BEGIN Supplied material
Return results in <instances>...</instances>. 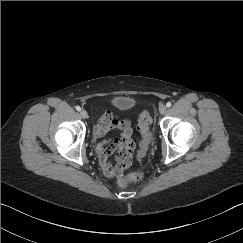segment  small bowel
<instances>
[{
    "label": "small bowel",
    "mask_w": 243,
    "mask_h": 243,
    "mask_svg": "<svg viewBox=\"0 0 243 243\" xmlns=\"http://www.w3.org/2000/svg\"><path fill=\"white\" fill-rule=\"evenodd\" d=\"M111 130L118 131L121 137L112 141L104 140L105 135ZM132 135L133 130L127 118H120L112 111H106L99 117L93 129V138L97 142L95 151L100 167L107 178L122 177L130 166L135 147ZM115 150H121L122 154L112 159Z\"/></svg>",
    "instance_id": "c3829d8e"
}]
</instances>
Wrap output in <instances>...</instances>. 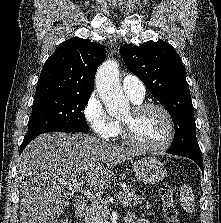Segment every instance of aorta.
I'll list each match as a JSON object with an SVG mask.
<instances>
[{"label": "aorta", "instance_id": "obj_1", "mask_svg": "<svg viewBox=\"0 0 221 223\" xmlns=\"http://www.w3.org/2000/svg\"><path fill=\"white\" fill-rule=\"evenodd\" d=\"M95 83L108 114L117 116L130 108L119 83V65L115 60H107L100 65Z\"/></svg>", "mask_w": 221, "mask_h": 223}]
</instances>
END Supplied material
BEGIN Supplied material
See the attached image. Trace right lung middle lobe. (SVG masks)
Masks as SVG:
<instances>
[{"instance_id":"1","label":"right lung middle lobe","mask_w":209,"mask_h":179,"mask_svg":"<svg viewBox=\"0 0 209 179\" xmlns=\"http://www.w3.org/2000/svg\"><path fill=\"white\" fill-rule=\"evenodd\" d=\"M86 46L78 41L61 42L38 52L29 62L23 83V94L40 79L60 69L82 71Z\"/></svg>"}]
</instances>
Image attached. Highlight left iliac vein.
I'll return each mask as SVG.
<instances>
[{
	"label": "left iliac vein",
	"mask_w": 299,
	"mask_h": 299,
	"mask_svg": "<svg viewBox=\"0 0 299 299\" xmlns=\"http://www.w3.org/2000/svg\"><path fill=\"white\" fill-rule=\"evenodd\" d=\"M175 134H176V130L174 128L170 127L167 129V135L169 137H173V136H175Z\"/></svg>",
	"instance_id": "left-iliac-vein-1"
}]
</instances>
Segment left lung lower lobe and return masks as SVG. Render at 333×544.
END Supplied material
→ What to do
From the listing above, return the lines starting at the one with "See the attached" and ending at the one with "Segment left lung", both kept, exactly as they appear and nothing more.

→ Expected answer
See the attached image. Trace right lung middle lobe. (SVG masks)
Masks as SVG:
<instances>
[{"instance_id":"1","label":"right lung middle lobe","mask_w":209,"mask_h":179,"mask_svg":"<svg viewBox=\"0 0 209 179\" xmlns=\"http://www.w3.org/2000/svg\"><path fill=\"white\" fill-rule=\"evenodd\" d=\"M86 46L78 41L61 42L38 52L29 62L23 83V94L40 79L60 69L82 71Z\"/></svg>"}]
</instances>
Image attached. Highlight left iliac vein.
I'll return each mask as SVG.
<instances>
[{
	"label": "left iliac vein",
	"mask_w": 299,
	"mask_h": 299,
	"mask_svg": "<svg viewBox=\"0 0 299 299\" xmlns=\"http://www.w3.org/2000/svg\"><path fill=\"white\" fill-rule=\"evenodd\" d=\"M175 134H176V130L174 128L170 127L167 129V135L169 137H173V136H175Z\"/></svg>",
	"instance_id": "left-iliac-vein-1"
}]
</instances>
Segment left lung lower lobe and return masks as SVG. Render at 333×544.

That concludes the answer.